-- LISTED RECORDS --

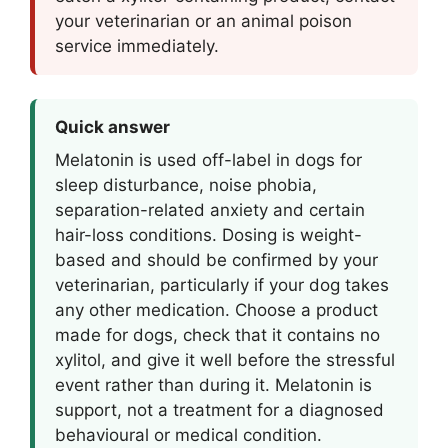
your veterinarian or an animal poison
service immediately.
Quick answer
Melatonin is used off-label in dogs for
sleep disturbance, noise phobia,
separation-related anxiety and certain
hair-loss conditions. Dosing is weight-
based and should be confirmed by your
veterinarian, particularly if your dog takes
any other medication. Choose a product
made for dogs, check that it contains no
xylitol, and give it well before the stressful
event rather than during it. Melatonin is
support, not a treatment for a diagnosed
behavioural or medical condition.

-- EXERCISE BRIEF --
Write out the whole listing exactly, and drop the pictures.

-- REPLY TO THE TASK --
your veterinarian or an animal poison
service immediately.
Quick answer
Melatonin is used off-label in dogs for
sleep disturbance, noise phobia,
separation-related anxiety and certain
hair-loss conditions. Dosing is weight-
based and should be confirmed by your
veterinarian, particularly if your dog takes
any other medication. Choose a product
made for dogs, check that it contains no
xylitol, and give it well before the stressful
event rather than during it. Melatonin is
support, not a treatment for a diagnosed
behavioural or medical condition.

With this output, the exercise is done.